Architecture exhibition

"The Presence of the Past" official exhibition poster for Fort Mason Center, San Francisco, 1982.

The Presence of the Past was the International Architecture Exhibition of the 1980 Venice Biennale, curated by Italian architect Paolo Portoghesi. The exhibition was the first architecture exhibition at the Venice Biennale, and twenty international architects were commissioned to design building facades representing their architectural approach, which were installed in a former rope factory at the Venetian Arsenal. The facades, each about three stories in height, were arranged to form a mock street known as the "Strada Novissima," with gallery spaces behind that were staged with photographs, drawings, and models of projects by the architect of the facade. Many of the architects were engaged with an exploration of historical motifs and associated with the Postmodern movement in architecture, which emerged as a response to architectural Modernism. The exhibition later traveled to Paris, France in 1981, then to San Francisco, California in 1982.

== Venice Exhibition (1980) ==
The following twenty architects or architecture firms were commissioned to design facades and gallery spaces for the Strada Novissima at the 1980 Venice Biennale:

- Ricardo Bofill (Spain)
- Constantio Dardi (Italy)
- Frank Gehry (USA)
- Michael Graves (USA)
- Allan Greenberg (USA)
- Hans Hollein (Austria)
- Arata Isozaki (Japan)
- Joseph-Paul Kleihues (West Germany)
- Rem Koolhass/Elia Zenghelis (OMA) (England)
- Leon Krier (England)
- Charles Moore (USA)
- Paolo Portoghesi (Italy) - also exhibition curator
- Franco Purini/Laura Thermes (Italy)
- Massimo Scolari (Italy)
- Thomas Gordon Smith (USA)
- Robert A.M. Stern (USA)
- Studio G.R.A.U. (Italy)
- Stanley Tigerman (USA)
- Oswald Mathias Ungers (West Germany)
- Venturi, Rauch & Scott Brown (USA).

In addition to the twenty facades, architect Aldo Rossi also designed an Entry Gate and floating theater known as the "Teatro del Mondo" which floated along the Venice canals. Architect and critic Charles Jencks designed a small pencil-shaped pavilion known as the "Critic's Corner Pencil."

== Paris Exhibition (1981) ==
The exhibition was installed in the Chapel of Saint-Louis-de-la-Salpetriere in Paris in 1981 and two facades were added by French architects Christian de Portzamparc and Fernando Montes.

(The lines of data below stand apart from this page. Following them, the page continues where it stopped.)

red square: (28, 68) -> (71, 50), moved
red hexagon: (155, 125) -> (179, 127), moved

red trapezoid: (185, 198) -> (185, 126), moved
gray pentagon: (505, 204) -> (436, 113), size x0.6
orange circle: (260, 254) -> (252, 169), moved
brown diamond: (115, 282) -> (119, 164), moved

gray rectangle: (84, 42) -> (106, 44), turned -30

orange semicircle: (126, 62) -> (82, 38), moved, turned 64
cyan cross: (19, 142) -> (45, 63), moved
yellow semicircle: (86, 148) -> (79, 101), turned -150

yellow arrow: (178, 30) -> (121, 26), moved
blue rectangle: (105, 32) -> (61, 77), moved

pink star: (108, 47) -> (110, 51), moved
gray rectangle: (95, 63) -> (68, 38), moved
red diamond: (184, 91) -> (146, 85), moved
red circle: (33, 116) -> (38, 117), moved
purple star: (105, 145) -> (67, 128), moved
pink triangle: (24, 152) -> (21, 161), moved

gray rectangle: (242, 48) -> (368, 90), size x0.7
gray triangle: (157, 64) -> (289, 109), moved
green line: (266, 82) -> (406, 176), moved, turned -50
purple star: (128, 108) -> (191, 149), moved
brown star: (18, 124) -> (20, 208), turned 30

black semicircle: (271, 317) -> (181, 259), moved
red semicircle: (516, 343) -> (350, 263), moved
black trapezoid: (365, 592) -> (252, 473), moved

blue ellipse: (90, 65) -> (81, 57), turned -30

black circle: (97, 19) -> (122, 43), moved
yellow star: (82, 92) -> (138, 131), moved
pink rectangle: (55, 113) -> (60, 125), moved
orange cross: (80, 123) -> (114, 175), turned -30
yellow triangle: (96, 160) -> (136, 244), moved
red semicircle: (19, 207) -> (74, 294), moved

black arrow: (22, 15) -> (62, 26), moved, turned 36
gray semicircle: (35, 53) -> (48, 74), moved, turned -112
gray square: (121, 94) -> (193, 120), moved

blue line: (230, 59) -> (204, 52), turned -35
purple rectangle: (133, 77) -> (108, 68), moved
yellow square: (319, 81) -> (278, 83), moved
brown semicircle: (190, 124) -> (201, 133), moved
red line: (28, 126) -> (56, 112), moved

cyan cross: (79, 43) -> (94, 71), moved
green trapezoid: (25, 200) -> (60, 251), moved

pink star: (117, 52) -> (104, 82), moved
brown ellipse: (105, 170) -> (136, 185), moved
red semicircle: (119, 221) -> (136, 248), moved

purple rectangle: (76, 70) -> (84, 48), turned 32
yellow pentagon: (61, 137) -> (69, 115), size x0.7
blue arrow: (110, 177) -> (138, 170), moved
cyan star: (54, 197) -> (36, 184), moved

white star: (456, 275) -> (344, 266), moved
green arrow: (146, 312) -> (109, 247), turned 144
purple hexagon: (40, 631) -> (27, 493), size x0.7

== San Francisco Exhibition (1982) ==
San Franciscans Virginia Westover, a public relations consultant, and Joseph Weiner, a real estate developer, visited the exhibition in Venice and organized the "Friends of the Biennale" to raise money to bring the exhibit to San Francisco to introduce Postmodern architecture to the wider public. When the exhibition was shipped to San Francisco and installed in a pier at Fort Mason Center, nineteen of the original twenty Venice facades were reinstalled, along with the two Paris facades, and four new facades by Bay Area architects. The facade by Venturi, Rauch & Scott Brown was not included in the San Francisco exhibition and was replaced by a gallery of work by architect Philip Johnson.

The four new San Francisco facades were by:

- Andrew Batey & Mark Mack (Batey & Mack) - also in charge of the exhibition's design and conception at Fort Mason Center
- Daniel Solomon
- William Turnbull
- Marc Goldstein, Jared Carlin, Michael Chow, and Richard Tobias of SOM.

In addition to the facades that comprised the Strada Novissima, Thomas Gordon Smith designed a "Sponsor's Pavilion" and Batey & Mack designed the "Italian Marketplace" which included four local food purveyors. A design competition was sponsored for an entry gate outside of the pier building which was won by Donald A. Crosby of Bay Area firm Crosby Thornton Marshall Associates. Graphic design for the San Francisco exhibition was done by the local firm, Thomas Ingalls + Associates, and the installation at Fort Mason Center was photographed by Richard Sexton.

=== In popular culture ===
The official exhibition poster for the San Francisco installation was featured in the film Breathless (1983) in the apartment of one of the main characters, who was an architecture student.